Ohic Insurance v. Employers Reinsurance Corp.

694 F. Supp. 2d 794, 2010 U.S. Dist. LEXIS 20641, 2010 WL 816994
CourtDistrict Court, S.D. Ohio
DecidedMarch 8, 2010
Docket3:08-mj-00083
StatusPublished
Cited by1 cases

This text of 694 F. Supp. 2d 794 (Ohic Insurance v. Employers Reinsurance Corp.) is published on Counsel Stack Legal Research, covering District Court, S.D. Ohio primary law. Counsel Stack provides free access to over 12 million legal documents including statutes, case law, regulations, and constitutions.

Bluebook
Ohic Insurance v. Employers Reinsurance Corp., 694 F. Supp. 2d 794, 2010 U.S. Dist. LEXIS 20641, 2010 WL 816994 (S.D. Ohio 2010).

Opinion

OPINION AND ORDER

JAMES L. GRAHAM, District Judge.

I. Introduction

In December 2007, plaintiff, OHIC Insurance Company (“OHIC”), filed suit in *798 the Franklin County Court of Common Pleas against defendant Employers Reinsurance Corporation (“ERC”), now known as Westport Insurance Company. The complaint alleges that ERC breached a reinsurance contract, the Excess Cession Reinsurance Agreement dated January 1, 1994 (the “Reinsurance Agreement”), with OHIC (Count I), and breached its duty of good faith and fair dealing in handling a claim on the Reinsurance Agreement (Count II). This insurance coverage dispute between ERC and OHIC concerns the payment of statutory interest and legal expenses incurred in a 1998 Wisconsin medical malpractice lawsuit. The matter was removed to this court in January 2008.

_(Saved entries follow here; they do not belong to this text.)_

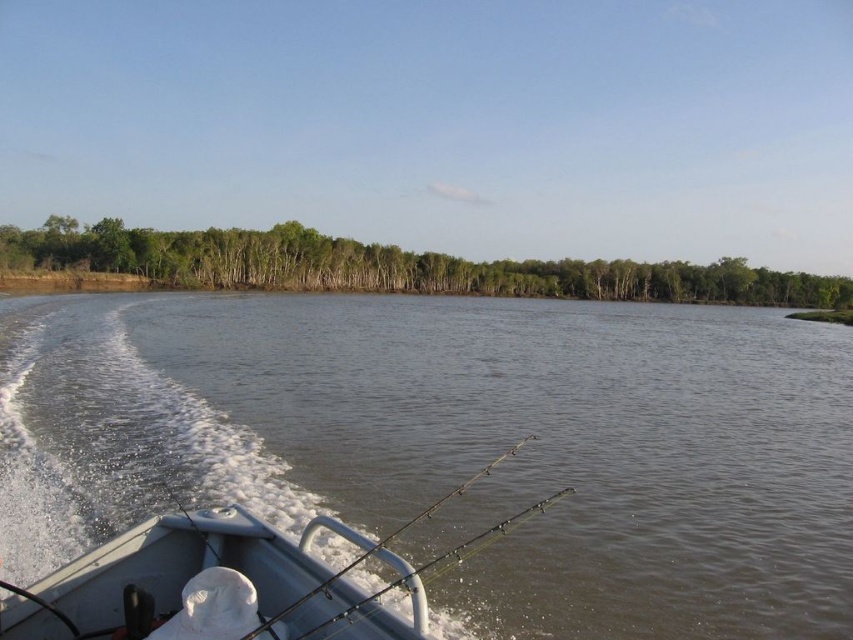 You are a GUI agent. You are given a task and a screenshot of the screen. Output one action in this format:
    pyautogui.click(x=<x>, y=<y>)
    Task: Click on the green leafy trees at upper center
    The image size is (853, 640).
    Given the screenshot: What is the action you would take?
    pyautogui.click(x=392, y=266)

Is green leafy trees at upper center below green metallic fishing pole at center?

Incorrect, green leafy trees at upper center is not positioned below green metallic fishing pole at center.

Is point (480, 289) closer to viewer compared to point (460, 486)?

No.

Image resolution: width=853 pixels, height=640 pixels. Find the location of `green leafy trees at upper center`. green leafy trees at upper center is located at coordinates (392, 266).

Does brown water at center appear on the left side of green leafy trees at upper center?

Yes, brown water at center is to the left of green leafy trees at upper center.

Can you confirm if brown water at center is shorter than green leafy trees at upper center?

Indeed, brown water at center has a lesser height compared to green leafy trees at upper center.

Who is more forward, (398, 360) or (361, 244)?

Positioned in front is point (398, 360).

Find the location of `brown water at center`. brown water at center is located at coordinates (456, 445).

Is brown water at center taller than green metallic fishing pole at center?

Indeed, brown water at center has a greater height compared to green metallic fishing pole at center.

Who is more forward, [438,632] or [294,604]?

Point [294,604]

Who is more distant from viewer, [370,340] or [389,540]?

Positioned behind is point [370,340].

You are a GUI agent. You are given a task and a screenshot of the screen. Output one action in this format:
    pyautogui.click(x=<x>, y=<y>)
    Task: Click on the brown water at center
    
    Given the screenshot: What is the action you would take?
    pyautogui.click(x=456, y=445)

Pursuant to a preliminary pretrial order and stipulated supplemental case management order of this court, the matter has been bifurcated into two phases. “Phase 1” of the litigation is limited to the interpretation and construction of the Reinsurance Agreement and the policies of insurance that are reinsured by this agreement and/or constitute insurance for the underlying limits under this agreement. If a breach of contract is found to have occurred, OHIC’s damages for the breach are to be decided in Phase 1, without prejudice to any of ERC’s affirmative defenses or counterclaims to be decided in “Phase 2.” OHIC’s bad faith claim (Count II) is deferred until Phase 2. Also deferred to Phase 2 are all of ERC’s affirmative defenses as set forth in paragraphs 33-36, and 39-40 of ERC’s second amended answer to OHIC’s complaint, 1 as well as all of ERC’s counterclaims. The parties agreed that no argument concerning these affirmative defenses or counterclaims would be made or heard in Phase 1.

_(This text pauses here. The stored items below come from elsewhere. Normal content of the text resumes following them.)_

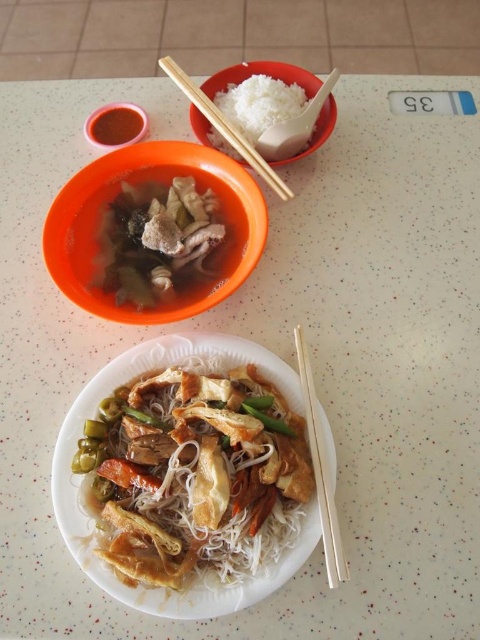 Question: Does shiny brown noodles at center come in front of wooden chopsticks at upper center?

Choices:
 (A) no
 (B) yes

Answer: (B)

Question: Which of the following is the closest to the observer?

Choices:
 (A) wooden chopsticks at upper center
 (B) orange plastic bowl at upper center
 (C) white matte rice at upper center

Answer: (B)

Question: Considering the real-world distances, which object is farthest from the wooden chopsticks at upper center?

Choices:
 (A) shiny brown noodles at center
 (B) white matte rice at upper center

Answer: (A)

Question: Is dark brown meaty broth at upper center to the right of wooden chopsticks at upper center from the viewer's perspective?

Choices:
 (A) yes
 (B) no

Answer: (B)

Question: Which of the following is the closest to the observer?

Choices:
 (A) white matte rice at upper center
 (B) orange plastic bowl at upper center

Answer: (B)

Question: Does wooden chopsticks at upper center appear under shiny brown sauce at upper left?

Choices:
 (A) no
 (B) yes

Answer: (A)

This matter is currently before the court on the parties’ cross-motions for summary judgment concerning Phase 1 of this litigation. ERC moves for summary judgment as to all of OHIC’s claims in Phase 1 of this case. OHIC has filed two partial motions for summary judgment: one on the issue of indemnification for prejudgment interest, and the other on the issue of indemnification for legal expenses and postjudgment interest. Also pending before this court is OHIC’s motion for an order prohibiting testimony of a certain expert witness disclosed by ERC, and ERC’s motion for leave to file sur-reply briefs to OHIC’s reply briefs in support of its motions for summary judgment. The motions have been fully briefed by both parties, and are now ripe for disposition.

II. Factual and Procedural Background

OHIC seeks reimbursement from ERC under the terms of the Reinsurance Agreement, which the parties entered in 1994. Pursuant to the Reinsurance Agreement, ERC agreed to provide reinsurance for OHIC’s excess liability policies becoming effective on or after January 1, 1994, and prior to January 1, 1998. More particularly, ERC agreed to indemnify OHIC for certain “losses” and “claim expenses” sustained or incurred by OHIC. Precisely what “losses” and “claim expenses” are covered by the Reinsurance Agreement is disputed by the parties.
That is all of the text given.